Data Analysis
by pjordan
Statistical analysis and data exploration workflows for effective data-driven insights. Use when analyzing datasets, performing exploratory data analysis (EDA), statistical hypothesis testing, data visualization planning, finding patterns and insights, or preparing analysis reports. Triggers include "analyze data", "data analysis", "statistics", "EDA", "exploratory analysis", "data patterns", or when working with datasets requiring statistical insights.
Skill Details
Repository Files
2 files in this skill directory
name: data-analysis description: Statistical analysis and data exploration workflows for effective data-driven insights. Use when analyzing datasets, performing exploratory data analysis (EDA), statistical hypothesis testing, data visualization planning, finding patterns and insights, or preparing analysis reports. Triggers include "analyze data", "data analysis", "statistics", "EDA", "exploratory analysis", "data patterns", or when working with datasets requiring statistical insights.
Data Analysis Skill
Statistical analysis and data exploration workflows for effective data-driven insights.
Overview
This skill provides Claude with a systematic approach to data analysis, including exploratory data analysis (EDA), statistical testing, visualization recommendations, and insight generation.
When to Use
- Analyzing datasets
- Exploratory data analysis
- Statistical hypothesis testing
- Data visualization planning
- Finding patterns and insights
- Preparing analysis reports
Prerequisites
- Basic statistics knowledge (mean, median, standard deviation, etc.)
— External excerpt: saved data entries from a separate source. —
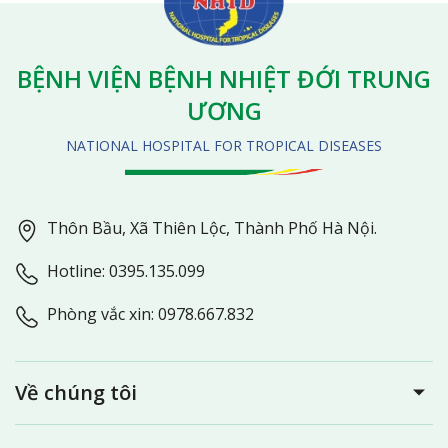
BỆNH VIỆN BỆNH NHIỆT ĐỚI TRUNG
ƯƠNG
NATIONAL HOSPITAL FOR TROPICAL DISEASES
Thôn Bầu, Xã Thiên Lộc, Thành Phố Hà Nội.
Hotline: 0395.135.099
Phòng vắc xin: 0978.667.832
Về chúng tôi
- Understanding of data types (categorical, numerical)
- Familiarity with common data issues (missing values, outliers)
Instructions
Analysis Workflow
-
Understand the Data
- What is the source?
- What questions need answering?
- What's the business context?
-
Initial Exploration
- Number of rows and columns
- Data types of each column
- Missing value patterns
- Basic statistics (min, max, mean, etc.)
-
Data Quality Check
- Missing values: count and pattern
- Outliers: identify using IQR or z-scores
- Duplicates: check for repeated rows
- Inconsistencies: data type issues, invalid values
-
Descriptive Statistics
- Central tendency (mean, median, mode)
- Spread (standard deviation, range)
- Distribution shape (skewness, kurtosis)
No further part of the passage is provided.